In a general lockdown, Israel would reach 6,000 confirmed daily cases by the middle of January, with a peak of 900 serious cases and about 1,100 deaths by the end of March. However, if there is no lockdown but Israel got the contagion rate under control, the R number wouldn’t exceed 1.2 to 1.3, compared with 1.15 to 1.25 right now. The coronavirus numbers wouldn’t be very different from a lockdown level.
Segal found that in a more probable scenario with an R number of 1.2, the number of confirmed cases would reach 8,000 a day, the seriously ill would peak at 900 and deaths would reach 1,600, some 500 more than under a lockdown.
All these estimates assume that the coronavirus would continue to spread because there would be no lockdown. But, with the most at-risk groups being vaccinated, the numbers for severe cases and deaths would be greatly curbed.
In a scenario in which the R number reached 1.3, confirmed daily cases would soar to 17,000 but the number of severe cases wouldn’t exceed 1,700 (within the maximum that Israeli hospitals can handle). Meanwhile, the number of deaths would reach as high as 2,500 by the end of March, or 1,400 more than in a lockdown.
In the most extreme scenario, which assumes that even the vaccinated are contagious, the numbers get a lot worse – 22,000 cases a day, 2,400 serious cases (exceeding the hospitals’ capacity) and 2,700 deaths. But that’s the only one of the four non-lockdown scenarios that ends so badly.
A question of values
What all this means is that at the cost of at least 10 billion shekels ($8.1 billion) for a three-week lockdown, Israel will be saving 500 lives in the most probable scenario and 1,400 in the most extreme one.
Is it worth the price?
That’s a lot more of a question of values than of economics, but it has to be asked. We can’t ignore the claim that human life can’t be measured in money terms, but the fact is, that’s what the health basket committee does. If someone proposed to the committee to spend 10 billion shekels to save the lives of 1,400 people, the committee wouldn’t hesitate for a moment in rejecting the idea.
To this, we have to consider that unlike the dilemma facing the health basket committee, with coronavirus deaths we’re talking about very old people with very few years left under any circumstances. That also has to be considered in the debate.
The fact is, every decision to improve a dangerous intersection on the roads, aid welfare organizations or provide nursing care for the elderly (an area where Israel has lagged) means the saving of lives. But Israel has always been stingy about this.
The figures on lives lost were presented to the coronavirus cabinet, but they didn’t influence the final decision to impose another lockdown.

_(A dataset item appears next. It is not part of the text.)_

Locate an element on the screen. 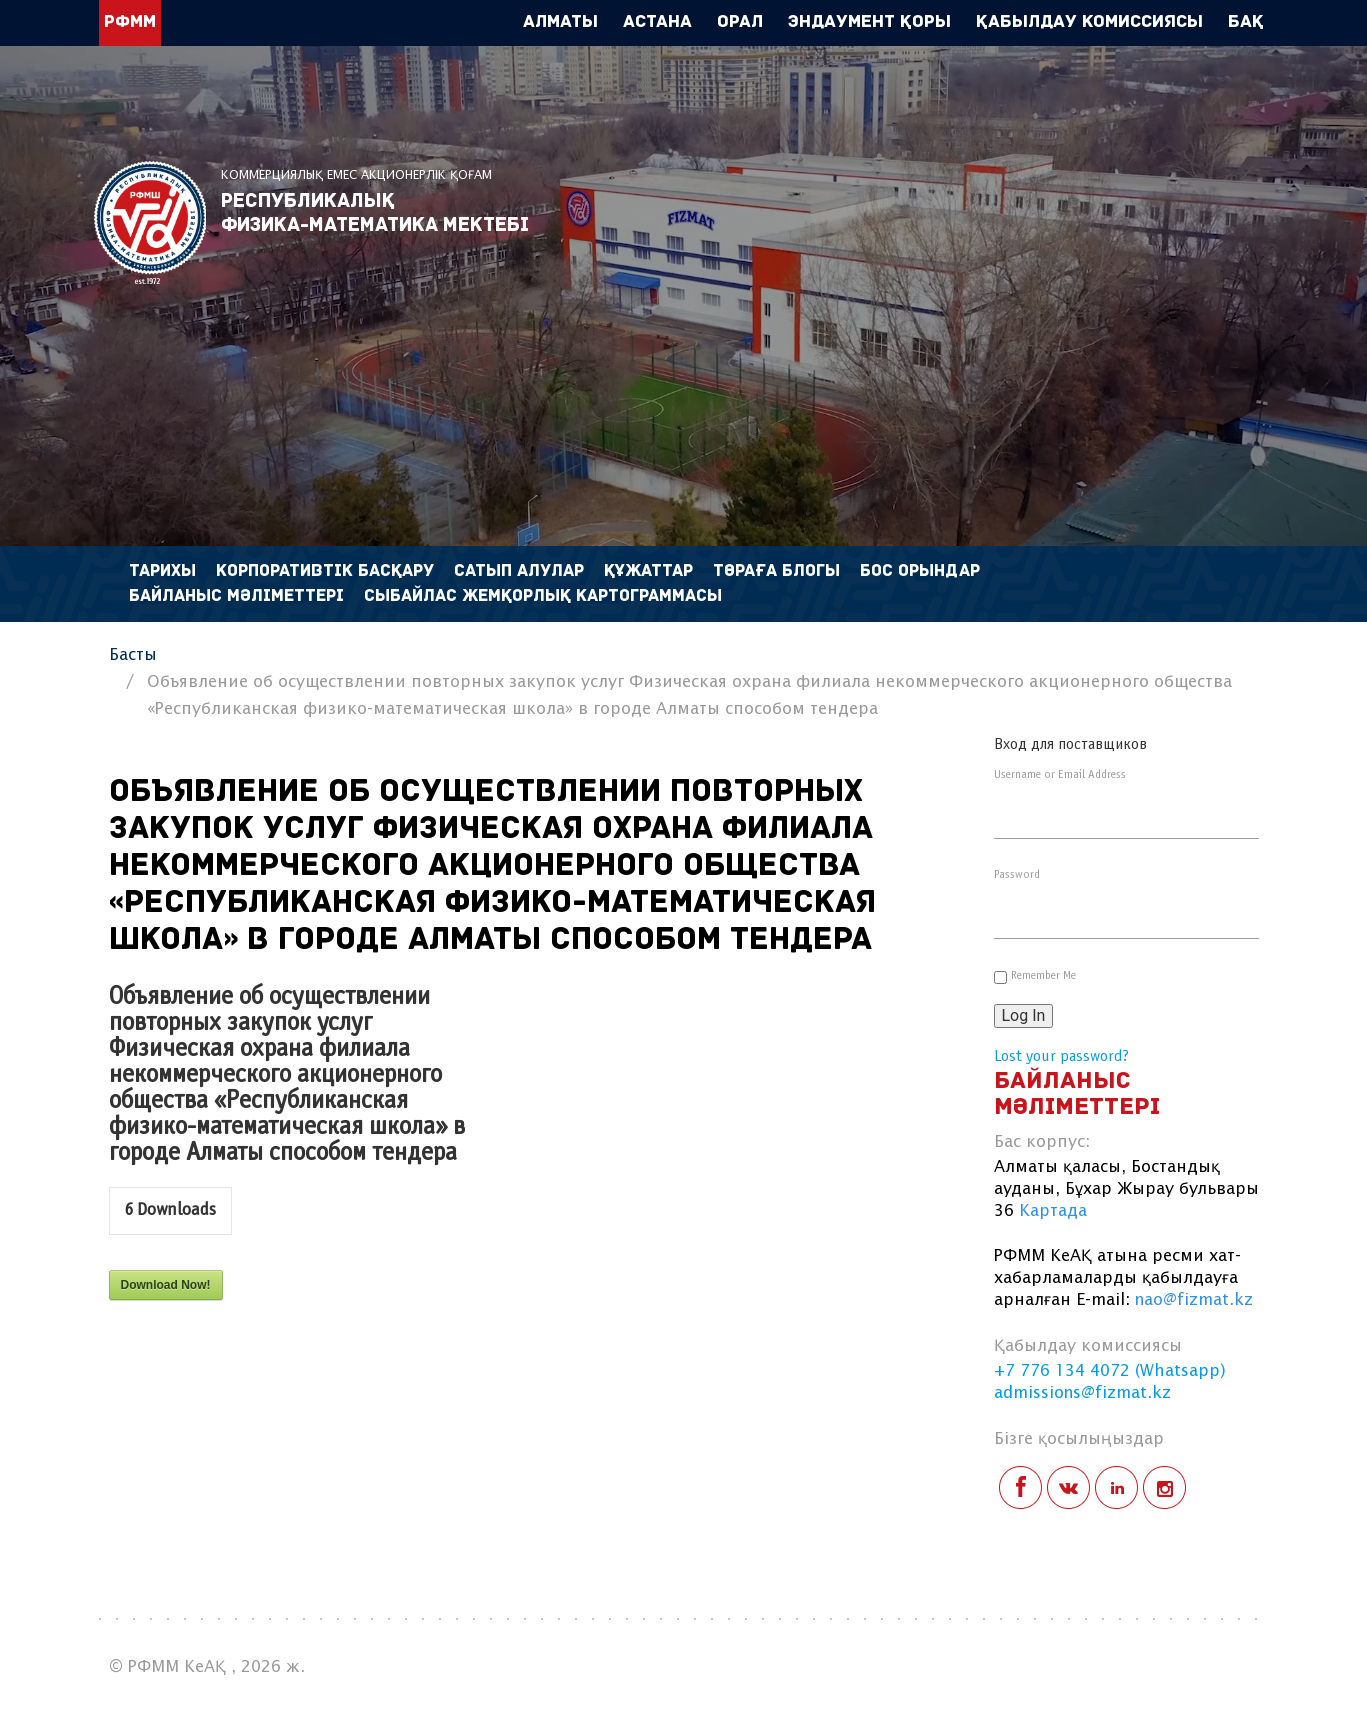  Сыбайлас жемқорлық картограммасы is located at coordinates (543, 596).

Like robots, the ministers went for the closure even though conditions are different from the previous two times.
Why?
One reason is that the government can’t undertake more limited policies to control the contagion; it’s left with the binary choice of all or nothing. It’s the accordion policy that Prime Minister Benjamin Netanyahu has spoken about.
The other reason is political. Forgoing a lockdown may not lead to many more seriously ill and dead patients, but it will increase infection rates.
Netanyahu doesn’t want elevated rates when Election Day arrives in March.
In other words, a lockdown isn’t better for the economy or our health, but it’s good for the prime minister.